What would be the correct agreement for the verb remain in the following two sentences then?

  1. Hundreds of soldiers arrive every day, but less of them remain(s).

  2. Hundreds of soldiers arrive every day, but less remain(s).

  • 3
    Just a note, you should use fewer when describing something countable (like soldiers), and less when describing something uncountable (like a liquid). You might have fewer soldiers or less water, but not less soldiers or fewer water. – Nuclear Hoagie Nov 9 '20 at 17:30
  • In this context few remain.

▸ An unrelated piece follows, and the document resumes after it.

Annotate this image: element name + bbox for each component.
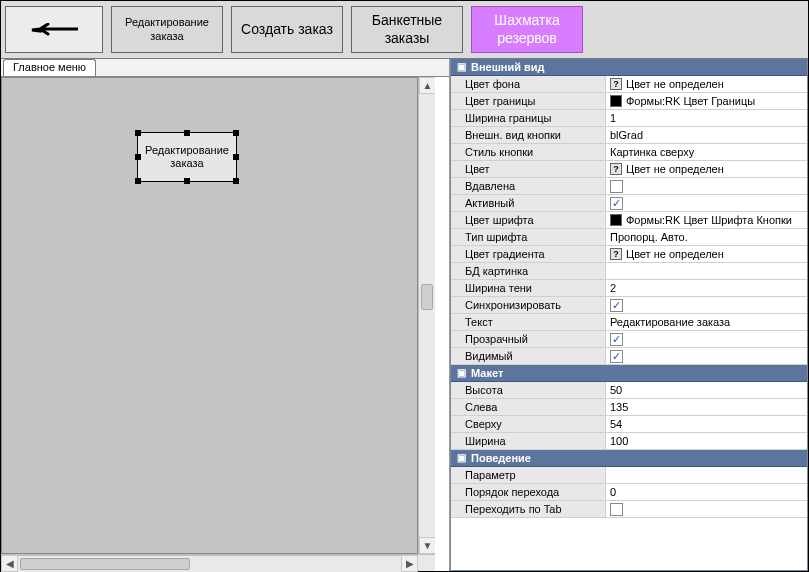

There are many duplicates about less/fewer but I can't find one with less/few. "Hundreds of soldiers arrived, but few remain." – Weather Vane Nov 9 '20 at 17:31
  • 2
    @WeatherVane: But fewer than hundreds of soldiers might still be many, not few. There is nothing wrong with fewer here. – Peter Shor Nov 9 '20 at 17:33
  • @PeterShor true: how many remain is relevant. If 99 remain, they are not 'few', but if 3 remain they are. It's an option. – Weather Vane Nov 9 '20 at 17:34
  • 1
    @GJC: I certainly can't explain it. Usually I'm pretty good at guessing in advance what NGrams is going to tell me. But I'd have taken it for granted that over the past century or two, fewer would be a massively declining usage compared to less in just about all contexts. But it turns out that although less is still much more common overall, it's actually losing traction compared to fewer. The only explanation I can think of is there must be a lot of people these days paying attention in English classes because they're worried people will think they speak badly! – FumbleFingers Nov 9 '20 at 19:01

In general "less" is singular and "few" is plural. This is because "less" is used uncountably and "few" is used countably.


Less is more (singular)

Fewer are expected for the meeting during Covid restrictions. (plural)


Hundreds of soldiers arrive every day, but fewer remain. (plural)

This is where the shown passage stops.